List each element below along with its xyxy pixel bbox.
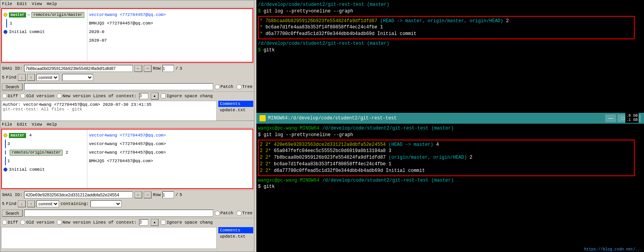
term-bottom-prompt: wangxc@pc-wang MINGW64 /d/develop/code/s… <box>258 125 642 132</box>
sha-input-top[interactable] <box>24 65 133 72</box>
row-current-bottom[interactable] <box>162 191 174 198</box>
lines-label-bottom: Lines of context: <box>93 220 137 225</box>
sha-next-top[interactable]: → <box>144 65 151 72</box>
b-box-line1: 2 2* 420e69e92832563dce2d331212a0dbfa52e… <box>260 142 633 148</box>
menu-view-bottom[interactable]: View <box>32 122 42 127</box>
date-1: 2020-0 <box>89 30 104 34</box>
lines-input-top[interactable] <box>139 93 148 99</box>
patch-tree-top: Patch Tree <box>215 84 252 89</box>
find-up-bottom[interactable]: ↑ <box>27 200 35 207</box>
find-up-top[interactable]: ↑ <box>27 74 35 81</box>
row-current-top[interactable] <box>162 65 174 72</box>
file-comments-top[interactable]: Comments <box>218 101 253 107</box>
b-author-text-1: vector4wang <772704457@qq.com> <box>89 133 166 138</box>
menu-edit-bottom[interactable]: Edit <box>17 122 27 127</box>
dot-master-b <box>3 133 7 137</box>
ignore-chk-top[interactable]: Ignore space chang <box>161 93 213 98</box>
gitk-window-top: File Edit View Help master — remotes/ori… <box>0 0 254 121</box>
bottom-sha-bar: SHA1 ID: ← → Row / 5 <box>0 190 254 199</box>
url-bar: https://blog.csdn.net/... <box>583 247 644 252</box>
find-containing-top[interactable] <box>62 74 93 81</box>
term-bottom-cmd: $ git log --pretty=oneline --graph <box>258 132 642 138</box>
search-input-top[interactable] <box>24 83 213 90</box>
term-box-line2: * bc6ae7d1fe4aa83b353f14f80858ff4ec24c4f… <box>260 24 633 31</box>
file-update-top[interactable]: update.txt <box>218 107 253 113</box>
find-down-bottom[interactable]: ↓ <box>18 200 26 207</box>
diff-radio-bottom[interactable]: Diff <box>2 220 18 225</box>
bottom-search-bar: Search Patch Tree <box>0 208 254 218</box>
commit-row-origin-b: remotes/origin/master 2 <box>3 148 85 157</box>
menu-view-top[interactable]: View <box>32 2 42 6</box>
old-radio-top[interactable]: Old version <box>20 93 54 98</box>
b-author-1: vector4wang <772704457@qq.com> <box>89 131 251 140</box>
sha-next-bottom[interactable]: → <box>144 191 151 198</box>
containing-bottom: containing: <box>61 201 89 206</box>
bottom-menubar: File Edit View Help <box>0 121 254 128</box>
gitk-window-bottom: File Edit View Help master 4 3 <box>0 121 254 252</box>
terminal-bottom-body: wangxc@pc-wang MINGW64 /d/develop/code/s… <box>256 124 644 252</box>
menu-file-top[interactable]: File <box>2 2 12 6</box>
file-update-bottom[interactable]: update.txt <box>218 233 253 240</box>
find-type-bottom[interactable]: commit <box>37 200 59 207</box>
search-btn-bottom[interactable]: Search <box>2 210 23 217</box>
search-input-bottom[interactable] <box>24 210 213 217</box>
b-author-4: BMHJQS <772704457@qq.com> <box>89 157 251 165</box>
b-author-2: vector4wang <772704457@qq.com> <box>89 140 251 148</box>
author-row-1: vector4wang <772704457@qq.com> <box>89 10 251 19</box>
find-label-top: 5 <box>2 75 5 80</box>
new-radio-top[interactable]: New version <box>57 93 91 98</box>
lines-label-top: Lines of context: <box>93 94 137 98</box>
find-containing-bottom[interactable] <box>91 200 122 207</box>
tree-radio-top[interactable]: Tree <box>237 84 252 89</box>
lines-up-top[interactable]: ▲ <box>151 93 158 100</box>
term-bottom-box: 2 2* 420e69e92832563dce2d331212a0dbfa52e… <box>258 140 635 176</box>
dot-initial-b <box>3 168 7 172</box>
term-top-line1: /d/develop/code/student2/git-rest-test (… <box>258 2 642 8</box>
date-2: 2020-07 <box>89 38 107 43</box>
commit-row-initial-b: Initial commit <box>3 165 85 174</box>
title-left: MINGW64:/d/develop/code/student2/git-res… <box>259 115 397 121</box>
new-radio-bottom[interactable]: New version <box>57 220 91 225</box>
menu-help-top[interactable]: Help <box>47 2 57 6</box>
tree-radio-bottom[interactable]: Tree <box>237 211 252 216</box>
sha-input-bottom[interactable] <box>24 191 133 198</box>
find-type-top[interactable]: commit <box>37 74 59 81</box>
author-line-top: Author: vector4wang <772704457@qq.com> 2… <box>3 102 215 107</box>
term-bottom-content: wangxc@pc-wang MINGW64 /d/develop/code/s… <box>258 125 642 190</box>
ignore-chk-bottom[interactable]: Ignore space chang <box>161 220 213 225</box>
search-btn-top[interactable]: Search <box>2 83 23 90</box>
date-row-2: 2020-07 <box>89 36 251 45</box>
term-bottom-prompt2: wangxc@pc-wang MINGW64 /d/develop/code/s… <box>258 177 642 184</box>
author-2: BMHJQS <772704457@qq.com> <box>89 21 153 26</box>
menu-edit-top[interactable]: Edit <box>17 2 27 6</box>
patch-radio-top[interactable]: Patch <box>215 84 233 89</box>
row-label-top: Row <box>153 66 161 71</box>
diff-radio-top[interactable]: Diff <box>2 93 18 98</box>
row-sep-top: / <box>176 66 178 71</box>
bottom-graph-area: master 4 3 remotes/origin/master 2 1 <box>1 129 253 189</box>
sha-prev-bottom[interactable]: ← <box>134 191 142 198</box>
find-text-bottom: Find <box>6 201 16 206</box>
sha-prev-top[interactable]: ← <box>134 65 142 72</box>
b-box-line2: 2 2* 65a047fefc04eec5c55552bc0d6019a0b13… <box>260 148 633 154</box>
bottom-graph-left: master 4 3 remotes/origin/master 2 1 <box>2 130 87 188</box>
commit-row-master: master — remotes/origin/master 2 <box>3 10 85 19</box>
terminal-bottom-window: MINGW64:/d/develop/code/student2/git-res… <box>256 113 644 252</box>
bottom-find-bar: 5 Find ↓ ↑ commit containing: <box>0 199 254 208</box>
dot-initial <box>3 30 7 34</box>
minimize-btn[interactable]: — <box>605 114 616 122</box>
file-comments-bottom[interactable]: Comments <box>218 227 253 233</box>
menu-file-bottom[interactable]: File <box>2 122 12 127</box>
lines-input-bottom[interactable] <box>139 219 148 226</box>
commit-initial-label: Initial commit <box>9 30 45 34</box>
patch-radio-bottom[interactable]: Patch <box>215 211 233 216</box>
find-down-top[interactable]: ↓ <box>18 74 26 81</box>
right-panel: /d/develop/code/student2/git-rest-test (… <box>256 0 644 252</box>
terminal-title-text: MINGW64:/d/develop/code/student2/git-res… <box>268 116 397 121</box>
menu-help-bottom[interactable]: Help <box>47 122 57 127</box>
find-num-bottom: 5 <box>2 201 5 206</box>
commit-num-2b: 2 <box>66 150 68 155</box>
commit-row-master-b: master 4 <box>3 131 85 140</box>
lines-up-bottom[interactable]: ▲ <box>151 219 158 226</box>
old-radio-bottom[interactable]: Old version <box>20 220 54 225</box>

* * * * * * *

▶ Goal of the exercise: Restate the data word for word while omitting each picture.

▶ Answer section:
List each element below along with its xyxy pixel bbox.
term-bottom-prompt: wangxc@pc-wang MINGW64 /d/develop/code/s… <box>258 125 642 132</box>
sha-input-top[interactable] <box>24 65 133 72</box>
row-current-bottom[interactable] <box>162 191 174 198</box>
lines-label-bottom: Lines of context: <box>93 220 137 225</box>
sha-next-top[interactable]: → <box>144 65 151 72</box>
b-box-line1: 2 2* 420e69e92832563dce2d331212a0dbfa52e… <box>260 142 633 148</box>
menu-view-bottom[interactable]: View <box>32 122 42 127</box>
date-1: 2020-0 <box>89 30 104 34</box>
lines-input-top[interactable] <box>139 93 148 99</box>
patch-tree-top: Patch Tree <box>215 84 252 89</box>
find-up-bottom[interactable]: ↑ <box>27 200 35 207</box>
find-up-top[interactable]: ↑ <box>27 74 35 81</box>
row-current-top[interactable] <box>162 65 174 72</box>
file-comments-top[interactable]: Comments <box>218 101 253 107</box>
b-author-text-1: vector4wang <772704457@qq.com> <box>89 133 166 138</box>
menu-edit-bottom[interactable]: Edit <box>17 122 27 127</box>
dot-master-b <box>3 133 7 137</box>
ignore-chk-top[interactable]: Ignore space chang <box>161 93 213 98</box>
gitk-window-top: File Edit View Help master — remotes/ori… <box>0 0 254 121</box>
bottom-sha-bar: SHA1 ID: ← → Row / 5 <box>0 190 254 199</box>
url-bar: https://blog.csdn.net/... <box>583 247 644 252</box>
find-containing-top[interactable] <box>62 74 93 81</box>
term-bottom-cmd: $ git log --pretty=oneline --graph <box>258 132 642 138</box>
search-input-top[interactable] <box>24 83 213 90</box>
term-box-line2: * bc6ae7d1fe4aa83b353f14f80858ff4ec24c4f… <box>260 24 633 31</box>
file-update-top[interactable]: update.txt <box>218 107 253 113</box>
find-down-bottom[interactable]: ↓ <box>18 200 26 207</box>
diff-radio-bottom[interactable]: Diff <box>2 220 18 225</box>
bottom-search-bar: Search Patch Tree <box>0 208 254 218</box>
commit-row-origin-b: remotes/origin/master 2 <box>3 148 85 157</box>
menu-view-top[interactable]: View <box>32 2 42 6</box>
old-radio-top[interactable]: Old version <box>20 93 54 98</box>
b-author-1: vector4wang <772704457@qq.com> <box>89 131 251 140</box>
sha-next-bottom[interactable]: → <box>144 191 151 198</box>
containing-bottom: containing: <box>61 201 89 206</box>
bottom-menubar: File Edit View Help <box>0 121 254 128</box>
gitk-window-bottom: File Edit View Help master 4 3 <box>0 121 254 252</box>
terminal-bottom-body: wangxc@pc-wang MINGW64 /d/develop/code/s… <box>256 124 644 252</box>
menu-file-top[interactable]: File <box>2 2 12 6</box>
file-update-bottom[interactable]: update.txt <box>218 233 253 240</box>
find-type-bottom[interactable]: commit <box>37 200 59 207</box>
search-btn-bottom[interactable]: Search <box>2 210 23 217</box>
search-input-bottom[interactable] <box>24 210 213 217</box>
b-author-4: BMHJQS <772704457@qq.com> <box>89 157 251 165</box>
b-author-2: vector4wang <772704457@qq.com> <box>89 140 251 148</box>
author-row-1: vector4wang <772704457@qq.com> <box>89 10 251 19</box>
find-label-top: 5 <box>2 75 5 80</box>
new-radio-top[interactable]: New version <box>57 93 91 98</box>
lines-label-top: Lines of context: <box>93 94 137 98</box>
find-containing-bottom[interactable] <box>91 200 122 207</box>
tree-radio-top[interactable]: Tree <box>237 84 252 89</box>
lines-up-top[interactable]: ▲ <box>151 93 158 100</box>
term-bottom-box: 2 2* 420e69e92832563dce2d331212a0dbfa52e… <box>258 140 635 176</box>
dot-initial-b <box>3 168 7 172</box>
term-top-line1: /d/develop/code/student2/git-rest-test (… <box>258 2 642 8</box>
date-2: 2020-07 <box>89 38 107 43</box>
commit-row-initial-b: Initial commit <box>3 165 85 174</box>
title-left: MINGW64:/d/develop/code/student2/git-res… <box>259 115 397 121</box>
new-radio-bottom[interactable]: New version <box>57 220 91 225</box>
menu-help-top[interactable]: Help <box>47 2 57 6</box>
tree-radio-bottom[interactable]: Tree <box>237 211 252 216</box>
sha-input-bottom[interactable] <box>24 191 133 198</box>
find-type-top[interactable]: commit <box>37 74 59 81</box>
author-line-top: Author: vector4wang <772704457@qq.com> 2… <box>3 102 215 107</box>
term-bottom-content: wangxc@pc-wang MINGW64 /d/develop/code/s… <box>258 125 642 190</box>
ignore-chk-bottom[interactable]: Ignore space chang <box>161 220 213 225</box>
search-btn-top[interactable]: Search <box>2 83 23 90</box>
date-row-2: 2020-07 <box>89 36 251 45</box>
term-bottom-prompt2: wangxc@pc-wang MINGW64 /d/develop/code/s… <box>258 177 642 184</box>
author-2: BMHJQS <772704457@qq.com> <box>89 21 153 26</box>
menu-edit-top[interactable]: Edit <box>17 2 27 6</box>
patch-radio-top[interactable]: Patch <box>215 84 233 89</box>
row-label-top: Row <box>153 66 161 71</box>
diff-radio-top[interactable]: Diff <box>2 93 18 98</box>
row-sep-top: / <box>176 66 178 71</box>
bottom-graph-area: master 4 3 remotes/origin/master 2 1 <box>1 129 253 189</box>
sha-prev-bottom[interactable]: ← <box>134 191 142 198</box>
find-text-bottom: Find <box>6 201 16 206</box>
sha-prev-top[interactable]: ← <box>134 65 142 72</box>
b-box-line2: 2 2* 65a047fefc04eec5c55552bc0d6019a0b13… <box>260 148 633 154</box>
bottom-graph-left: master 4 3 remotes/origin/master 2 1 <box>2 130 87 188</box>
commit-row-master: master — remotes/origin/master 2 <box>3 10 85 19</box>
terminal-bottom-window: MINGW64:/d/develop/code/student2/git-res… <box>256 113 644 252</box>
bottom-find-bar: 5 Find ↓ ↑ commit containing: <box>0 199 254 208</box>
dot-initial <box>3 30 7 34</box>
minimize-btn[interactable]: — <box>605 114 616 122</box>
file-comments-bottom[interactable]: Comments <box>218 227 253 233</box>
menu-file-bottom[interactable]: File <box>2 122 12 127</box>
lines-input-bottom[interactable] <box>139 219 148 226</box>
commit-initial-label: Initial commit <box>9 30 45 34</box>
patch-radio-bottom[interactable]: Patch <box>215 211 233 216</box>
find-down-top[interactable]: ↓ <box>18 74 26 81</box>
right-panel: /d/develop/code/student2/git-rest-test (… <box>256 0 644 252</box>
terminal-title-text: MINGW64:/d/develop/code/student2/git-res… <box>268 116 397 121</box>
menu-help-bottom[interactable]: Help <box>47 122 57 127</box>
find-num-bottom: 5 <box>2 201 5 206</box>
commit-num-2b: 2 <box>66 150 68 155</box>
commit-row-master-b: master 4 <box>3 131 85 140</box>
lines-up-bottom[interactable]: ▲ <box>151 219 158 226</box>
old-radio-bottom[interactable]: Old version <box>20 220 54 225</box>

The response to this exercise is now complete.